Good on Tom for the rescue, but not stealing the lesson from the child. The lesson was far more important than the toy, but the toy was desired as well.

the polish chick said...

lovely tale. unfortunately he seems outnumbered by the demanding petulant types.

i've never heard of a medlar and now i'm craving one.

i suspect that some of these exotic fruit are harvested before they are truly ripe. i think that in their natural habitat, sun-ripened and picked fresh, they might actually be quite delicious...or not.

Barrett Bonden said...

A significant moment - one of many - in a child's life, confirmation that adults can resolve even the most difficult problems. The more sombre moment (and let's hope it's postponed for a good while yet) is when he discovers they can't.

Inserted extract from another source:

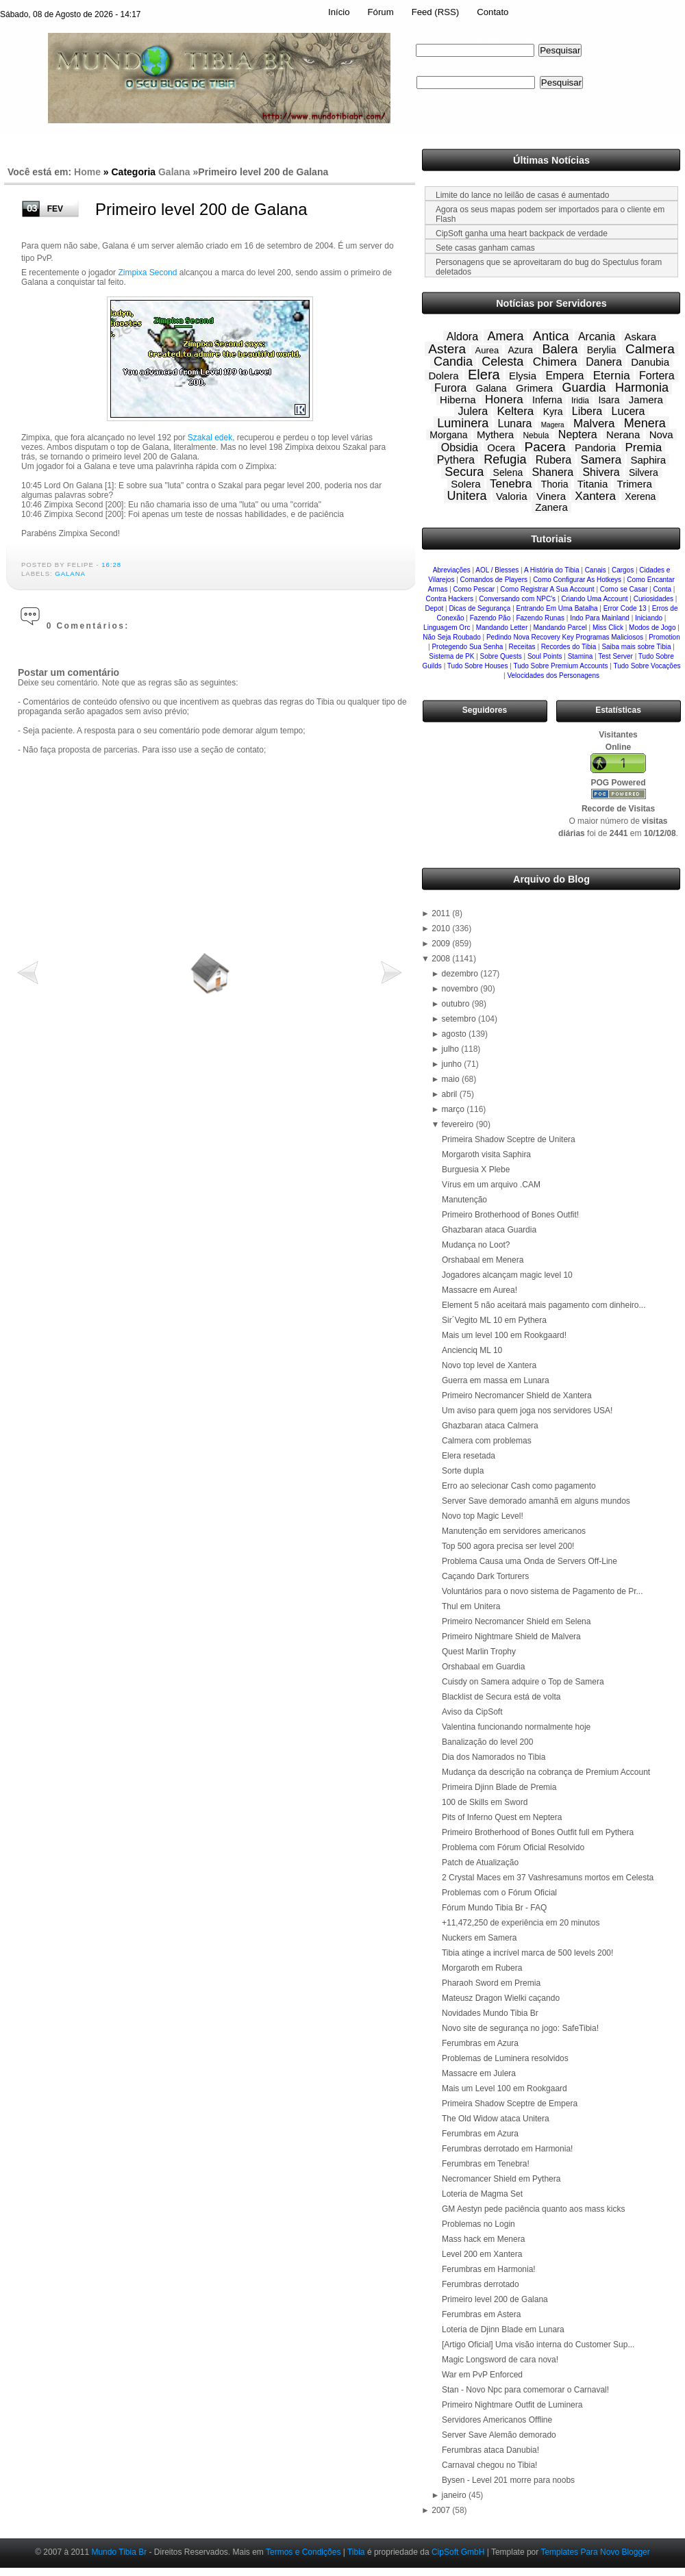 The height and width of the screenshot is (2576, 685). Describe the element at coordinates (511, 1636) in the screenshot. I see `Primeiro Nightmare Shield de Malvera` at that location.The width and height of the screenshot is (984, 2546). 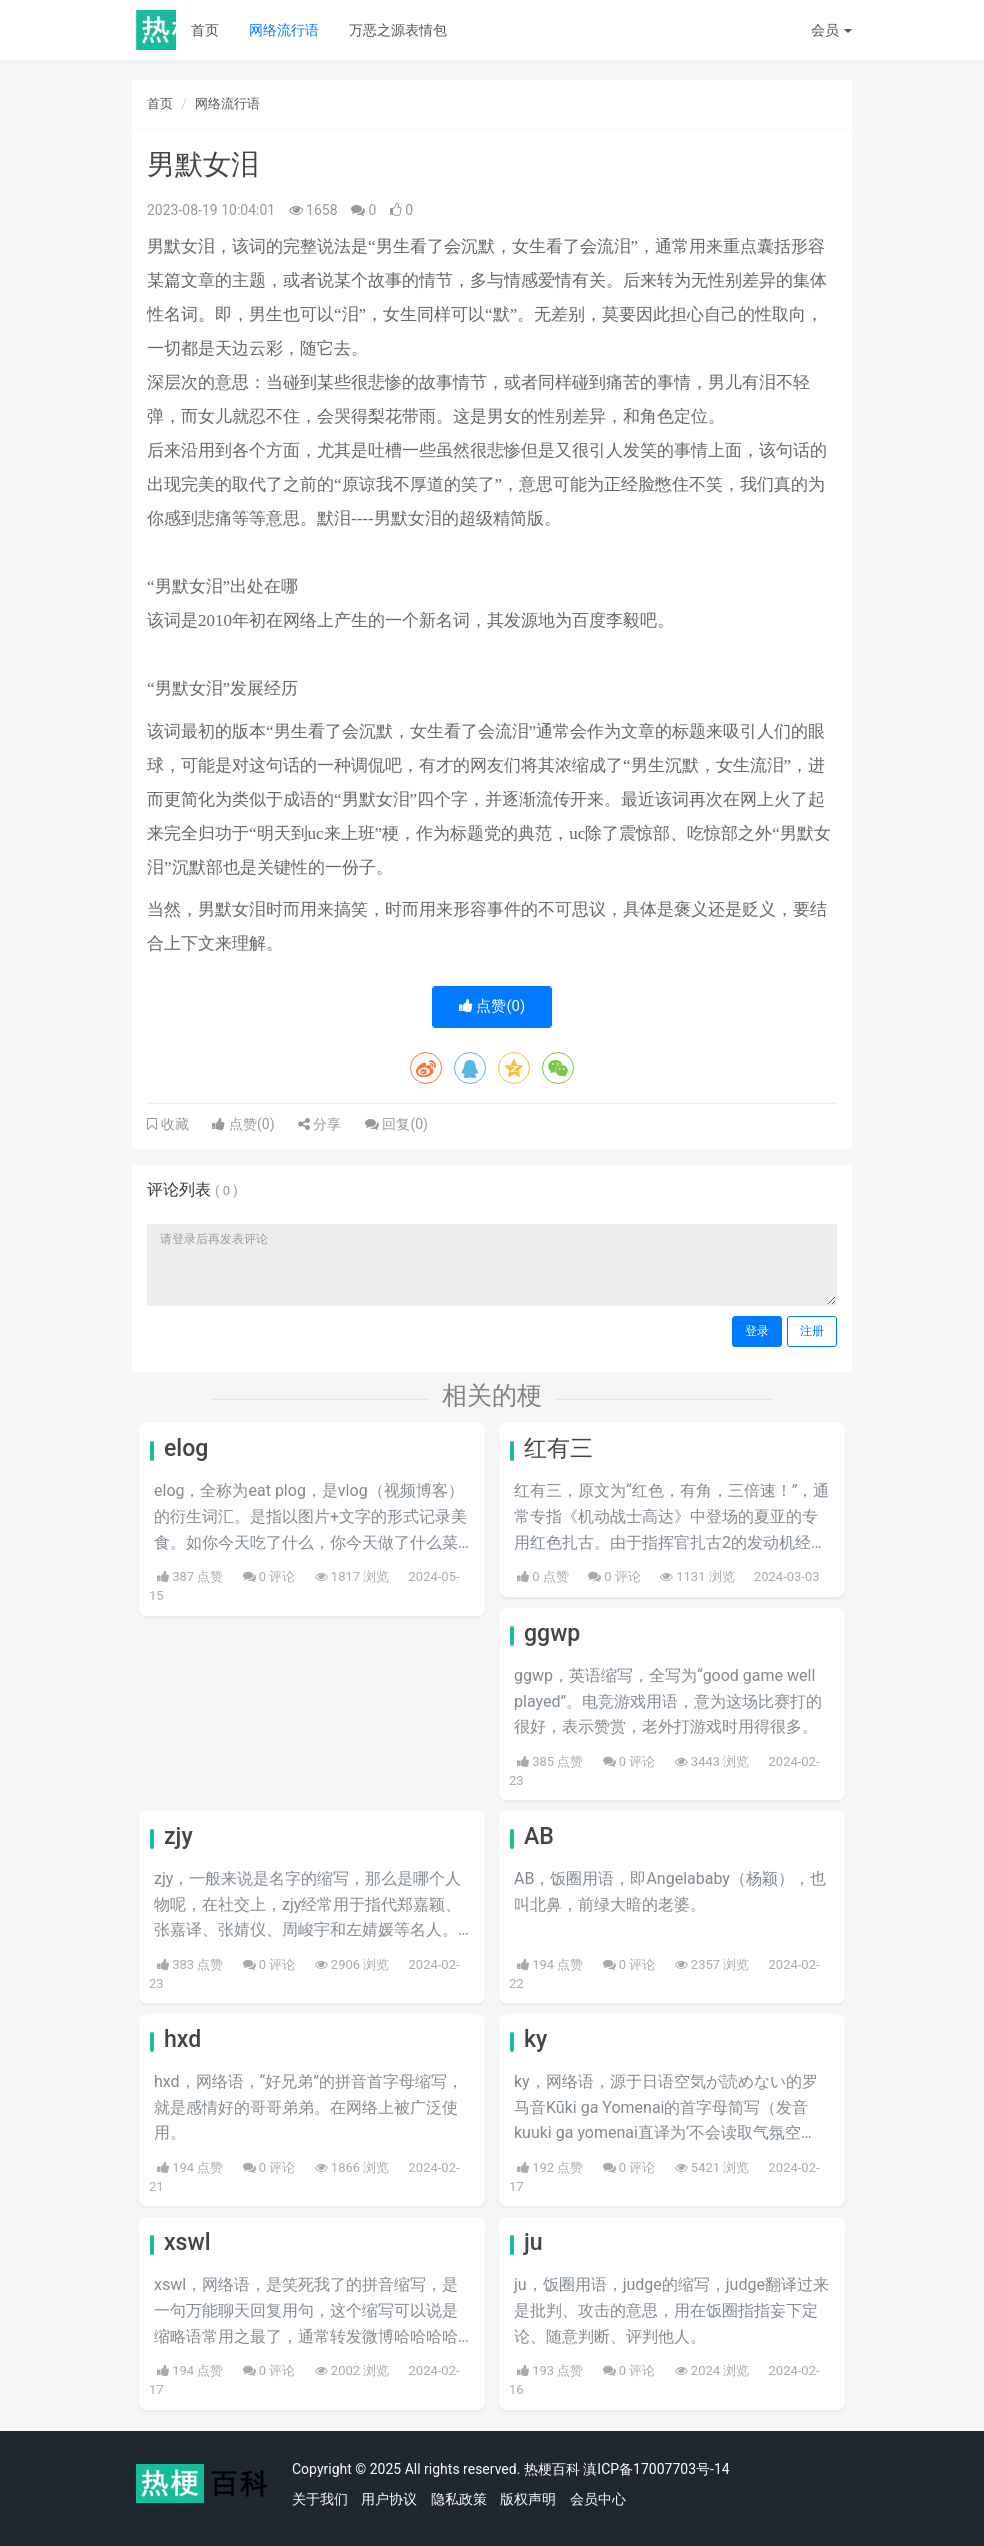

Your visit to the toy-shop evoked mornings in St Jean de la Blaquière when I'm alone with Zach en route to the boulangerie and there's the opportunity to notice details of his precipitate rush towards becoming grown-up.

Dale said...

Well, that's wonderful.

glenn said...

I grew a horny melon plant years ago, also called kiwano. Like you say of the fruit, don't bother growing it. It struggled and the fruit didn't taste of anything but I concede it looked like something out of a fantasy book.

Dick said...

The first account is touching: how many times have I pocketed the neglected item, only to produce it like Paul Daniels at the first hint of bereavement! No mistrust with mine (because they are), but now the assumption that I'm able to find all lost artifacts behind an ear!

And the medlar information is fascinating. And beautifully illustrated.